On z/OS you could solve that with DISP=OLD (though that's not practical
in all situations). I would argue that the right solution is to lock
your critical datasets down tightly with SAF and automated procedures
such that direct, uncontrolled updates become a firing offense.

> When I have worked at larger sites, there might be 5-10 systems
> programmers with changes scheduled for a weekend IPL. When the IPL was
> confirmed, typically there were multiple people who needed to update
> the same members of SYS1.PARMLIB. We did have manual processes to
> coordinate updates (typically they were all funneled through a
> designated person) but without that offline manual process it would be
> likely that there were multiple people trying to update the same file
> at the same time.

This is precisely the situation where you want source control, with code
review and a single controlled update. As others have noted, the "pull
request" idiom used by systems like GitHub and BitBucket are ideally
suited to this situation. Everyone puts their needed changes on a branch,
the branches are merged, humans review the result, and ONE person or
automated process deploys the change.

> When I heard about git for z/OS my first question was can it handle
> z/OS datasets like SYS1.PARMLIB, answer: no.
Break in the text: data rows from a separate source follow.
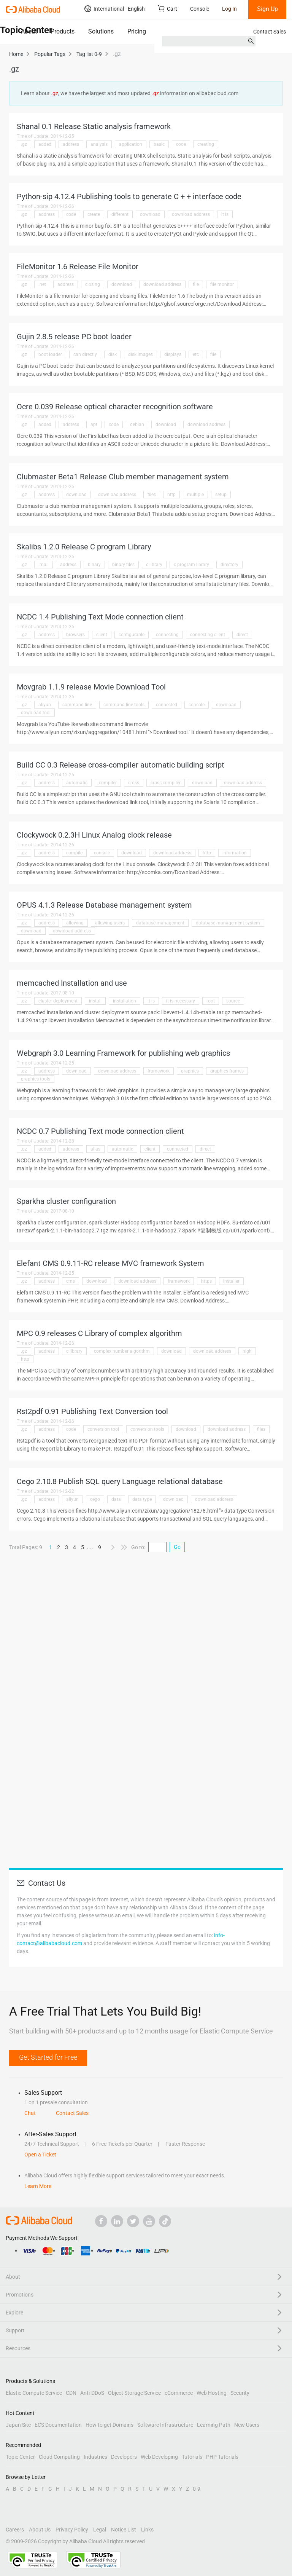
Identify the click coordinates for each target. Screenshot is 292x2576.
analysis (99, 144)
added (44, 144)
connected (166, 704)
Sure it can, just not in the obvious manner. You have to be willing
to stop treating the PDS as the "repository of record" and instead
treat it as a deployed resource. Your git server becomes the canonical
reference, and you update the PDS (via an automated process) when
changes are merged into the "master" branch by that server. 

> We are where we are - it is important that existing functions continue 
> to work as expected. So, please, make Zowe edit compatible with ISPF 
> edit serialization.

I think the proposals by Matt Hogstrom and Kirk Wolf solve the same
problem in a better way. I don't think Zowe should perpetuate a
practice that, IMO, is actually broken. 

> Do other platforms really use source control for everything? How many 
> unix systems have you encountered where /etc is under source control, 
> people have their own copies and merge changes into the real /etc? Any?

Not to air dirty laundry, but some places I've worked have done this,
others not. :-/ In any case, it's not unheard of, and becoming the norm.

What I keep coming back to is this: we now have better tools for
system management. Why WOULDN'T we use them? It won't happen
overnight, but this is surely the direction we should be heading.